NDTV decided to join a group of volunteers who are taking along ration and other essentials to villages that haven't received them.
After trekking down for a good 20 minutes, we come across a wobbly, temporary bridge on a very noisy Alaknanda river.
This bridge is the only way to Relgaon. Since June 16, there is no power supply there and the only way to get across to their side is this makeshift arrangement. The bridge here was washed away and this village has been completely cut off.
As the volunteers cross the 'bridge', some women from the village quickly walk down to the river bank. They are completely dependent on relief teams like these to make sure they don't starve. They say they are grateful that complete strangers have in some way looked out for them.
Government help came once on June 17, but not enough to sustain for more than a few days.
One resident tells us that only those villages that are close to roads are getting supplies. Villages like Relgaon, that have lost their road connectivity, are losing out on relief material, in spite of many trucks making their way to the nearest towns.
"I want to make sure no village in this area has to go without essentials," says Urmila Bahuguna, a local panchayat member, who arranged for a truck with supplies to take to villages that have so far been neglected.
By the government's own admission, it is falling short of reaching its people. And volunteers and locals alike are, in their own way, making sure help reaches as many people as possible.
Shachi Kaul of the Uday Foundation said, "the most important thing is to make sure people get the ration they need. We are focusing on dry ration and also putting in some essentials like tooth paste, brush, blankets, etc. There are many villages where government help has not reached. Our attempt is to reach out to those who haven't got any help so far. So our volunteers have travelled to some of these remote villages and they are in urgent need of supplies and help."

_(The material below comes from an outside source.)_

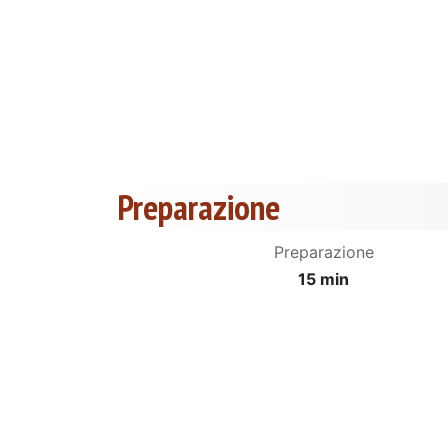
Preparazione
Preparazione
15 min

Harsh Bhaya, a businessman from Gujarat, who is also volunteering to supply relief, has been to some of these far flung villages and is moved by what he has seen. "This is the first time I've volunteered. After all the devastation I saw on TV, I just wanted to help in any way I could."
It's almost three weeks since the devastation in Uttarakhand, and with the challenging terrain and weather continuing to play spoilsport, every effort, no matter how big or small, adds up.